These estimates and their associated assumptions are based on
historical experience and various other factors that are believed
to be reasonable under the circumstances, the results of which form
the basis of making judgements about the carrying values of assets
and liabilities that are not readily apparent from other sources.
Actual results may differ from these estimates.
The estimates and their underlying assumptions are reviewed on
an ongoing basis.

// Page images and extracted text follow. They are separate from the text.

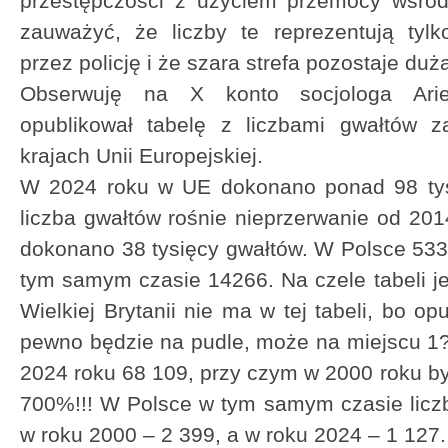
przestępczości z użyciem przemocy wśród 
zauważyć, że liczby te reprezentują tylk
przez policję i że szara strefa pozostaje duż
Obserwuję na X konto socjologa Ariel
opublikował tabelę z liczbami gwałtów 
krajach Unii Europejskiej.
W 2024 roku w UE dokonano ponad 98 tysi
liczba gwałtów rośnie nieprzerwanie od 201
dokonano 38 tysięcy gwałtów. W Polsce 53
tym samym czasie 14266. Na czele tabeli je
Wielkiej Brytanii nie ma w tej tabeli, bo op
pewno będzie na pudle, może na miejscu 
2024 roku 68 109, przy czym w 2000 roku był
700%!!! W Polsce w tym samym czasie licz
w roku 2000 – 2 399, a w roku 2024 – 1 12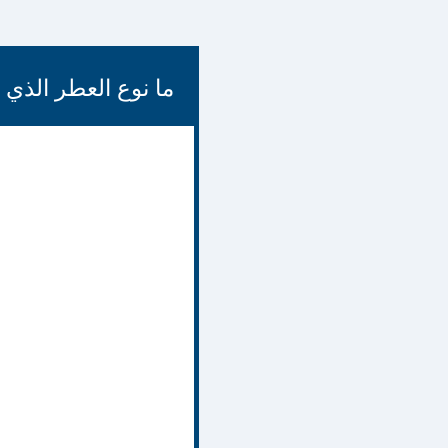
ما نوع العطر الذي 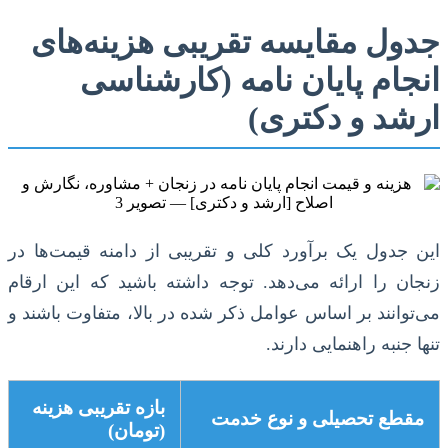
جدول مقایسه تقریبی هزینه‌های
انجام پایان نامه (کارشناسی
ارشد و دکتری)
این جدول یک برآورد کلی و تقریبی از دامنه قیمت‌ها در
زنجان را ارائه می‌دهد. توجه داشته باشید که این ارقام
می‌توانند بر اساس عوامل ذکر شده در بالا، متفاوت باشند و
تنها جنبه راهنمایی دارند.
بازه تقریبی هزینه
مقطع تحصیلی و نوع خدمت
(تومان)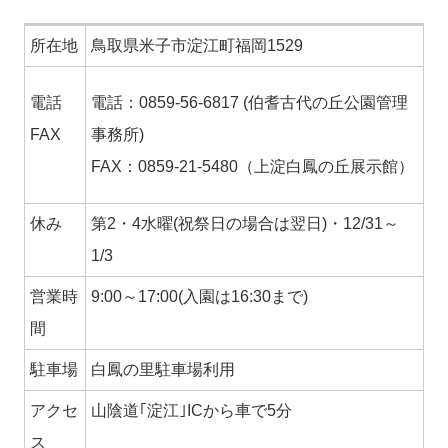
所在地
鳥取県米子市淀江町福岡1529
電話
電話：0859-56-6817 (伯耆古代の丘公園管理
FAX
事務所)
FAX：0859-21-5480（上淀白鳳の丘展示館）
休み
第2・4水曜(祝祭日の場合は翌日)・12/31～
1/3
営業時
9:00～17:00(入園は16:30まで)
間
駐車場
白鳳の里駐車場利用
アクセ
山陰道｢淀江｣ICから車で5分
ス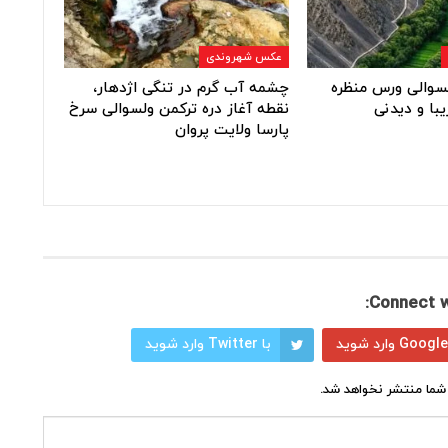
عکس شهروندی
ولسوالی ورس منظره
چشمه آب گرم در تنگی اژدهار،
یبا و دیدنی
نقطه آغاز دره ترکمن ولسوالی سرخ
پارسا ولایت پروان
Connect w
با Twitter وارد شوید
شما منتشر نخواهد شد.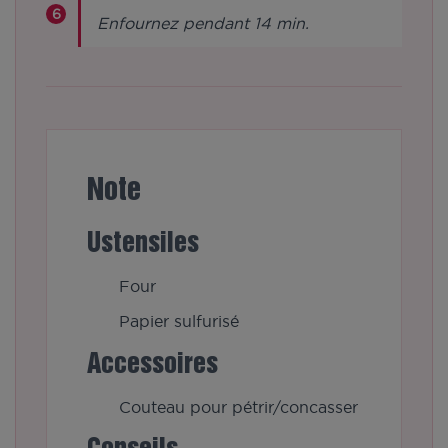
Enfournez pendant 14 min.
Note
Ustensiles
Four
Papier sulfurisé
Accessoires
Couteau pour pétrir/concasser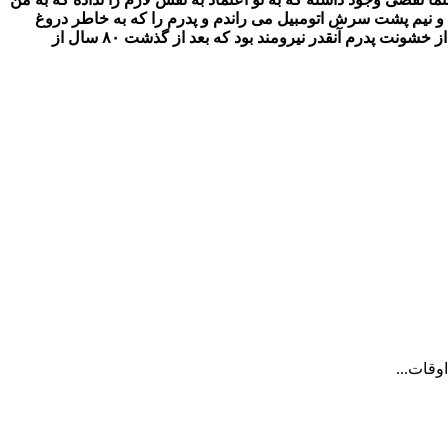
ﺖ ﻭ ﻧﯿﻢ ﭘﺸﺖ ﺳﺮﺵ ﺍﺗﻮمبیل ﻣﯽ ﺭﺍﻧﺪﻡ ﻭ ﭘﺪﺭﻡ ﺭﺍ ﮐﻪ ﺑﻪ ﺧﺎﻃﺮ ﺩﺭﻭﻍ
ﺍﺣﻤﻘﺎﻧﻪ ﺍﯼ ﮐﻪ ﮔﻔﺘﻪ ﺑﻮﺩﻡ ﻏﺮﻕ ﺩﺭ ﻧﺎﺭﺍﺣﺘﯽ ﻭ ﺍﻧﺪﻭﻩ ﺑﻮﺩ, ﻧﮕﺎﻩ ﻣﯽ ﮐﺮﺩﻡ ! ﻫﻤﺎﻥ ﺟﺎ ﺑﻮﺩ ﮐﻪ ﺗﺼﻤﯿﻢ ﮔﺮﻓﺘﻢ ﺩﯾﮕﺮ ﻫﺮﮔﺰ ﺩﺭﻭﻍ ﻧﮕﻮﯾﻢ, ﺍﯾﻦ ﻋﻤﻞ ﻋﺎﺭﯼ ﺍﺯ ﺧﺸﻮﻧﺖ ﭘﺪﺭﻡ ﺁﻧﻘﺪﺭ ﻧﯿﺮﻭﻣﻨﺪ ﺑﻮﺩ ﮐﻪ ﺑﻌﺪ ﺍﺯ ﮔﺬﺷﺖ ۸۰ ﺳﺎﻝ ﺍﺯ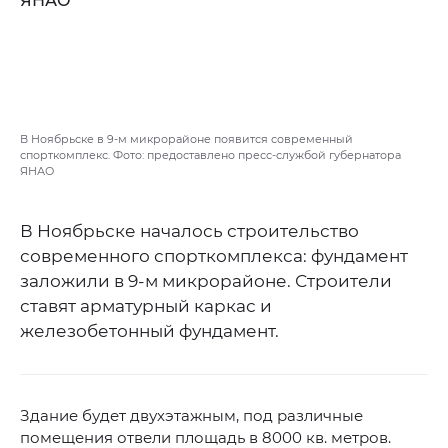
В Ноябрьске в 9-м микрорайоне появится современный
спорткомплекс. Фото: предоставлено пресс-службой губернатора
ЯНАО
В Ноябрьске началось строительство
современного спорткомплекса: фундамент
заложили в 9-м микрорайоне. Строители
ставят арматурный каркас и
железобетонный фундамент.
Здание будет двухэтажным, под различные
помещения отвели площадь в 8000 кв. метров.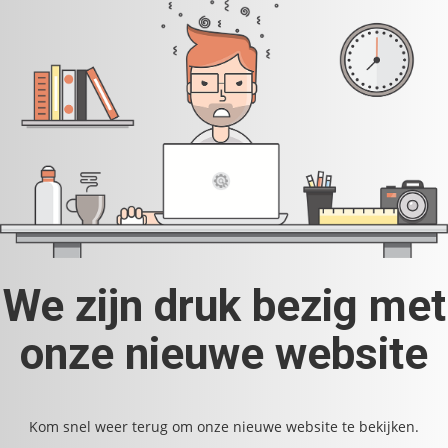
We zijn druk bezig met
onze nieuwe website
Kom snel weer terug om onze nieuwe website te bekijken.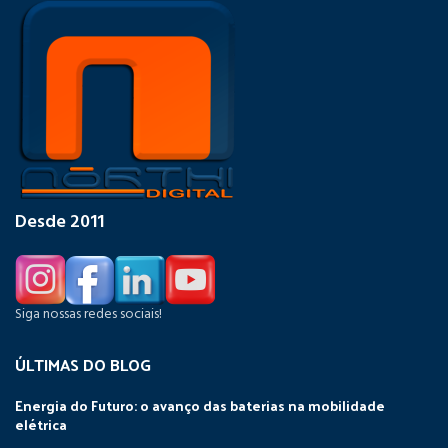
Desde 2011
Siga nossas redes sociais!
ÚLTIMAS DO BLOG
Energia do Futuro: o avanço das baterias na mobilidade
elétrica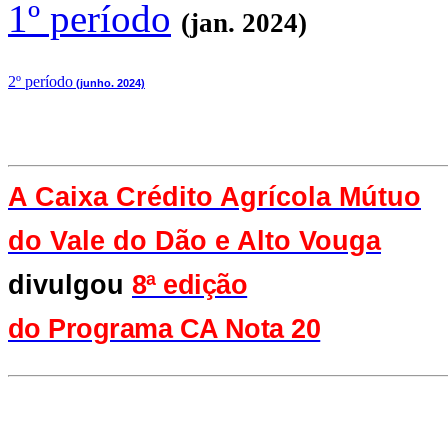
1º período
(jan. 2024)
2
º período
(junho. 2024)
A Caixa Crédito Agrícola Mútuo
do Vale
do Dão e Alto Vouga
divulgou
8ª edição
do Programa CA Nota 20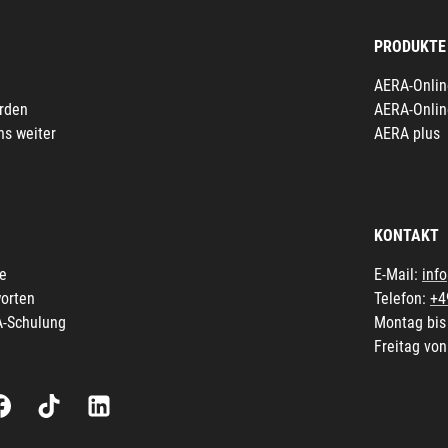
PRODUKTE
AERA-Onlin
erden
AERA-Onlin
ns weiter
AERA plus
KONTAKT
fe
E-Mail:
inf
orten
Telefon:
+4
A-Schulung
Montag bis
Freitag von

Revisions to accounting estimates are recognised
in the period in which the estimate is revised if the revision
affects only that period, or in the period of revision and future
periods if the revision affects both current and future
periods.
The key estimates made by management in the application of IFRS
that have a significant effect on the financial statements and that
have a significant risk of material adjustment relate to the
valuation of unquoted financial instruments as described in note
2d.
c) Foreign Currency
i) Functional and presentation
currency
These audited financial statements have been prepared in US
dollars (US$), which is the Company’s functional and presentation
currency, rounded to the nearest US dollar. The Board of Directors
considers the US dollar to be the currency that most faithfully
represents the economic effect on the Company of the underlying
transactions, events and conditions. The US dollar is the currency
in which the Company measures its performance and reports its
results. This determination also considers the competitive
environment in which the Company is compared to other investment
products.
ii) Transactions and balances
Foreign currency transactions are translated into the functional
currency using the exchange rates prevailing at the date of the
transaction. Foreign currency monetary assets and liabilities are
translated into the functional currency using the exchange rate
prevailing at the Statement of Financial Position date.
Foreign exchange gains and losses arising from translation are
included in net foreign currency gain/(loss) in the Statement of
Comprehensive Income.
Foreign exchange gains and losses relating to the financial
assets and liabilities carried at fair value through profit or loss
are presented in the Statement of Comprehensive Income within
“Other net changes in fair value on financial assets and
liabilities at fair value through profit or loss”.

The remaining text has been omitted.